Course Projects

These are some of the projects I worked on for various courses in UC Berkeley.

System for Scalable Assimilation of Human Demonstrations for Robotic Manipulation Tasks

This project was for Advanced Robotics and paralleled my research. The idea is to collect a large number of human demonstrations of manipulation tasks and then apply a geometry based trajectory transfer technique in order to execute these tasks on a robot for a new and unseen initial configurations.

Here is a project report.

The following is a short video of tracking the human hand using a Kalman Smoother to extract the trajectory from the demonstration:

This project was (and is currently being) done in collaboration with Ankush Gupta, Jia Pan and Henry Lu.

Understanding Trajectory Transfer through Non-Rigid Registration and Sinkhorn Procedure

The final project for Graduate Algorithms involved reading, understanding and presenting any theoretical paper(s) related to the material in the class.

We focused on non-rigid registration using Thin Plate Splines. This is based on an algorithm proposed by Haili Chui and Anand Rangarajan in order to find a warping from one point-set to another.
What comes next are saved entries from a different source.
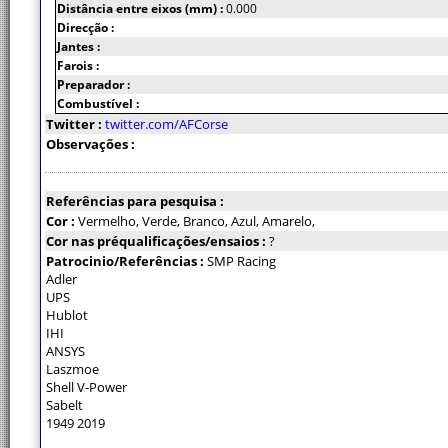
Distância entre eixos (mm) :
0.000
Direcção :
Jantes :
Farois :
Preparador :
Combustível :
Twitter :
twitter.com/AFCorse
Observações :
Referências para pesquisa :
Cor :
Vermelho, Verde, Branco, Azul, Amarelo,
Cor nas préqualificações/ensaios :
?
Patrocinio/Referências :
SMP Racing
Adler
UPS
Hublot
IHI
ANSYS
Laszmoe
Shell V-Power
Sabelt
1949 2019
This is very relevant to my research, as our trajectory generalization method uses this technique to generalize human demonstrations to new situations. We also studied the proof of convergence of the iterative row and column normalization of positive matrices to doubly stochastic matrices, a.k.a. the Sinkhorn Procedure, and why this technique is relevant for non-rigid registration.

Here is our project presentation for the class.
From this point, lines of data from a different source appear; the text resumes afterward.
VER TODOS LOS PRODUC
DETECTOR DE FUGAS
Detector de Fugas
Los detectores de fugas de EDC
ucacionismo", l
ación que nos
This project was done in collaboration with Abhishek Gupta.

Interactive Inverse Kinematics

For our final project for Computer Graphics, we made an interactive game involving inverse kinematics. We used ASUS Xtion Pro Live depth sensors to track human movements and had a simulated robot imitate them using IK.

The goal of the game is to catch and place the purple ball in the orange cube. Doing so will make Robot Professor James O'Brien happy!

This project was done in collaboration with Ankush Gupta and Jonathan Ho.

Delaunay Triangulation

I made a Delaunay Triangulator for the final project of Computational Geometry. It follows the algorithm as described by Leonidas J. Guibas and Jorge Stolfi in Primitives for the Manipulation of General Subdivisions and the Computation of Voronoi Diagrams.

Here are a few images of the algorithm at work. The image on the right contains 10000 nodes. Beyond this, the triangulation looks like a yellow square, unless zoomed in.